_What you will do_: Drop all images and give the records again exactly.

_Input records_:
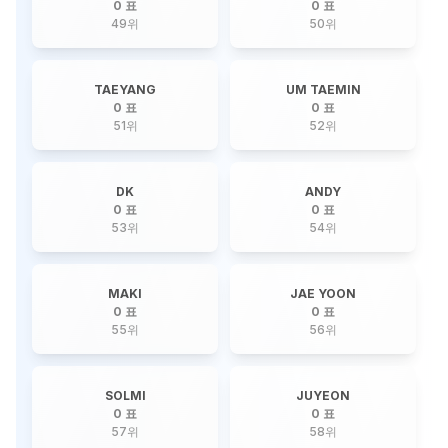
0 표
0 표
49
위
50
위
TAEYANG
UM TAEMIN
0 표
0 표
51
위
52
위
DK
ANDY
0 표
0 표
53
위
54
위
MAKI
JAE YOON
0 표
0 표
55
위
56
위
SOLMI
JUYEON
0 표
0 표
57
위
58
위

_Result for this task_:
0 표
0 표
49
위
50
위
TAEYANG
UM TAEMIN
0 표
0 표
51
위
52
위
DK
ANDY
0 표
0 표
53
위
54
위
MAKI
JAE YOON
0 표
0 표
55
위
56
위
SOLMI
JUYEON
0 표
0 표
57
위
58
위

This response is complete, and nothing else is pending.